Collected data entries

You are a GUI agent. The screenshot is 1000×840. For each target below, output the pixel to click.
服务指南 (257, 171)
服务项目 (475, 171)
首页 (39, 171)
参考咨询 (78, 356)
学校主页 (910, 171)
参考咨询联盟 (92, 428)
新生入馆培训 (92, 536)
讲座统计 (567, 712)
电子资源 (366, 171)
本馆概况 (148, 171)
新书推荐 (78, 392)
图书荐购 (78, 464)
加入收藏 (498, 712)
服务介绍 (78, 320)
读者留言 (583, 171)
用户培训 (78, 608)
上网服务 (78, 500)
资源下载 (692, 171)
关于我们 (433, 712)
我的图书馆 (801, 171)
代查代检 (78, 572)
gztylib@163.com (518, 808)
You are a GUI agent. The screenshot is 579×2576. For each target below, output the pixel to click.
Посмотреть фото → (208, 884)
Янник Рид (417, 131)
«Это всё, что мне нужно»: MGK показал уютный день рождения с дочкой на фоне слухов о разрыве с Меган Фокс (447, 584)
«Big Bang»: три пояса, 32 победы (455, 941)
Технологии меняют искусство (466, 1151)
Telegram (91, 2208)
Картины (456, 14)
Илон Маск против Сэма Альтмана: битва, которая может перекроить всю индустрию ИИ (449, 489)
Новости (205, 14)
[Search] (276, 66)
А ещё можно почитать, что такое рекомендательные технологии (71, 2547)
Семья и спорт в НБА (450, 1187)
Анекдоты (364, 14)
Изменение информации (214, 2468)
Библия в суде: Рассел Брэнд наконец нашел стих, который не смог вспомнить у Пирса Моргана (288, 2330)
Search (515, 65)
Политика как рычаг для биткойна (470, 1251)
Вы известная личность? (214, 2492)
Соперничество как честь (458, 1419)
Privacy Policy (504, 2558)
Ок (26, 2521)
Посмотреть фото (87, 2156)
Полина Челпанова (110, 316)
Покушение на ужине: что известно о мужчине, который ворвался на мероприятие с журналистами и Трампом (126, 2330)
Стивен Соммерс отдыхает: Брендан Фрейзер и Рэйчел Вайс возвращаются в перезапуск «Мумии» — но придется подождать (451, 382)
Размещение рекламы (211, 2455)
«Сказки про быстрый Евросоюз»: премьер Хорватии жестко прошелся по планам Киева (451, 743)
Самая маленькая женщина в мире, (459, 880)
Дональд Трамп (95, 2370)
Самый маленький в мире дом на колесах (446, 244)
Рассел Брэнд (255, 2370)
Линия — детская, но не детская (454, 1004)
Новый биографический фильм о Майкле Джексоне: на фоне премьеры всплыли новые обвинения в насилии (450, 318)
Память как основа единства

- INSTRUCTIONS FOR THE TASK:
Taking the entries from their first line through the line with "Дональд Трамп (95, 2370)", inclusive, restate each line word for word and give nothing else.

- RESPONSE:
You are a GUI agent. The screenshot is 1000×840. For each target below, output the pixel to click.
服务指南 (257, 171)
服务项目 (475, 171)
首页 (39, 171)
参考咨询 (78, 356)
学校主页 (910, 171)
参考咨询联盟 (92, 428)
新生入馆培训 (92, 536)
讲座统计 (567, 712)
电子资源 (366, 171)
本馆概况 (148, 171)
新书推荐 (78, 392)
图书荐购 (78, 464)
加入收藏 (498, 712)
服务介绍 (78, 320)
读者留言 (583, 171)
用户培训 (78, 608)
上网服务 (78, 500)
资源下载 (692, 171)
关于我们 (433, 712)
我的图书馆 (801, 171)
代查代检 (78, 572)
gztylib@163.com (518, 808)
You are a GUI agent. The screenshot is 579×2576. For each target below, output the pixel to click.
Посмотреть фото → (208, 884)
Янник Рид (417, 131)
«Это всё, что мне нужно»: MGK показал уютный день рождения с дочкой на фоне слухов о разрыве с Меган Фокс (447, 584)
«Big Bang»: три пояса, 32 победы (455, 941)
Технологии меняют искусство (466, 1151)
Telegram (91, 2208)
Картины (456, 14)
Илон Маск против Сэма Альтмана: битва, которая может перекроить всю индустрию ИИ (449, 489)
Новости (205, 14)
[Search] (276, 66)
А ещё можно почитать, что такое рекомендательные технологии (71, 2547)
Семья и спорт в НБА (450, 1187)
Анекдоты (364, 14)
Изменение информации (214, 2468)
Библия в суде: Рассел Брэнд наконец нашел стих, который не смог вспомнить у Пирса Моргана (288, 2330)
Search (515, 65)
Политика как рычаг для биткойна (470, 1251)
Вы известная личность? (214, 2492)
Соперничество как честь (458, 1419)
Privacy Policy (504, 2558)
Ок (26, 2521)
Посмотреть фото (87, 2156)
Полина Челпанова (110, 316)
Покушение на ужине: что известно о мужчине, который ворвался на мероприятие с журналистами и Трампом (126, 2330)
Стивен Соммерс отдыхает: Брендан Фрейзер и Рэйчел Вайс возвращаются в перезапуск «Мумии» — но придется подождать (451, 382)
Размещение рекламы (211, 2455)
«Сказки про быстрый Евросоюз»: премьер Хорватии жестко прошелся по планам Киева (451, 743)
Самая маленькая женщина в мире, (459, 880)
Дональд Трамп (95, 2370)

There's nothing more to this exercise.